Henri Skinner is a hardened ex-war reporter on the run from his past. On his way to see his son, Sam, for the first time in years, Henri steps into the road without looking and collides with oncoming traffic. He is rushed to a nearby hospital where he floats, comatose, between dreams, reliving the fairytales of his childhood and the secrets that made him run away in the first place.
After the accident, Sam—a thirteen-year old synesthete with an IQ of 144 and an appetite for science fiction—waits by his father’s bedside every day. There he meets Eddie Tomlin, a woman forced to confront her love for Henri after all these years, and twelve-year old Madelyn Zeidler, a coma patient like Henri and the sole survivor of a traffic accident that killed her family. As these four very different individuals fight—for hope, for patience, for life—they are bound together inextricably, facing the ravages of loss and first love side by side.

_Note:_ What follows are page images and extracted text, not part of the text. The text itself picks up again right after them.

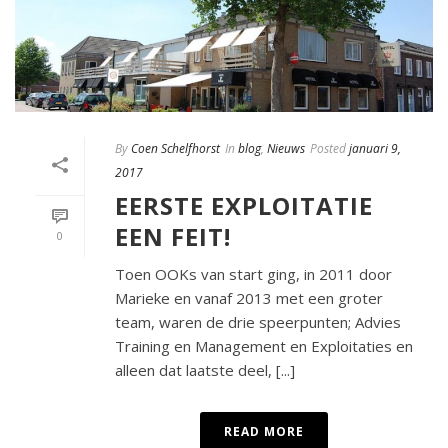
By
Coen Schelfhorst
In
blog
,
Nieuws
Posted
januari 9,
2017
EERSTE EXPLOITATIE
EEN FEIT!
0
Toen OOKs van start ging, in 2011 door
Marieke en vanaf 2013 met een groter
team, waren de drie speerpunten; Advies
Training en Management en Exploitaties en
alleen dat laatste deel, [...]
READ MORE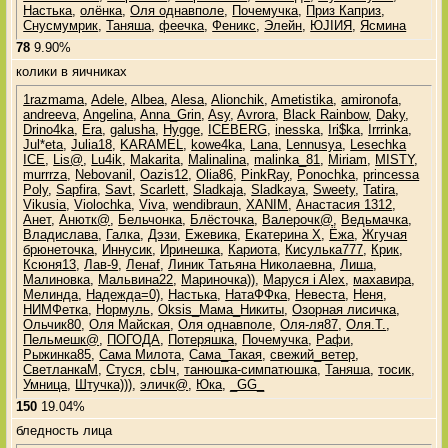
Настька
,
олёнка
,
Оля однавполе
,
Почемучка
,
Приз Каприз
,
Снусмумрик
,
Таняша
,
феечка
,
Феникс
,
Элейн
,
ЮJIИЯ
,
Ясмина
78
9.90%
колики в яичниках
1razmama
,
Adele
,
Albea
,
Alesa
,
Alionchik
,
Ametistika
,
amironofa
,
andreeva
,
Angelina
,
Anna_Grin
,
Asy
,
Avrora
,
Black Rainbow
,
Daky
,
Drino4ka
,
Era
,
galusha
,
Hygge
,
ICEBERG
,
inesska
,
Iri$ka
,
Irrrinka
,
Jul*eta
,
Julia18
,
KARAMEL
,
kowe4ka
,
Lana
,
Lennusya
,
Lesechka
ICE
,
Lis@
,
Lu4ik
,
Makarita
,
Malinalina
,
malinka_81
,
Miriam
,
MISTY
,
murrrza
,
Nebovanil
,
Oazis12
,
Olia86
,
PinkRay
,
Ponochka
,
princessa
Poly
,
Sapfira
,
Savt
,
Scarlett
,
Sladkaja
,
Sladkaya
,
Sweety
,
Tatira
,
Vikusia
,
Violochka
,
Viva
,
wendibraun
,
XANIM
,
Анастасия 1312
,
Анет
,
Анютк@
,
Бельчонка
,
Блёсточка
,
Валерочк@
,
Ведьмачка
,
Владислава
,
Галка
,
Дэзи
,
Ежевика
,
Екатерина Х
,
Ёжа
,
Жгучая
брюнеточка
,
Иннусик
,
Иринешка
,
Кариота
,
Кисулька777
,
Крик
,
Ксюня13
,
Лав-9
,
Ленаf
,
Линик Татьяна Николаевна
,
Лиша
,
Малиновка
,
Мальвина22
,
Мариночка))
,
Маруся i Alex
,
махавира
,
Мелинда
,
Надежда=0)
,
Настька
,
НатаФФка
,
Невеста
,
Неня
,
НИМФетка
,
Нормуль
,
Оksis_Мама_Никиты
,
Озорная лисичка
,
Ольчик80
,
Оля Майская
,
Оля однавполе
,
Оля-ля87
,
Оля.Т.
,
Пельмешк@
,
ПОГОДА
,
Потеряшка
,
Почемучка
,
Рафи
,
Рыжинка85
,
Сама Милота
,
Сама_Такая
,
свежий_ветер
,
СветланкаМ
,
Стуся
,
сЫч
,
танюшка-симпатюшка
,
Таняша
,
тосик
,
Умница
,
Штучка)))
,
эличк@
,
Юка
,
_GG_
150
19.04%
бледность лица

A revelatory, urgently human story that examines what we consider serious and painful alongside light and whimsy, THE BOOK OF DREAMS is a tender meditation on memory, liminality, and empathy, asking with grace and gravitas what we will truly find meaningful in our lives once we are gone.
What a lovely story, thank you so much to Simon and Schuster for my copy. It’s one of those truly awful accidents and you can’t help but feel emotionally invested in Henri’s story from beginning to end. I thoroughly enjoyed experiencing his coma (yeah that sounds a little weird to say) and it gave me a new appreciation for those who have been in a similar situation.
I loved all the characters. They all brought a unique and special voice to the story, especially henri’s son. The underlying telling of mortality and love was powerful, and stays with you long after you finish this story. I definitively recommend you try this one.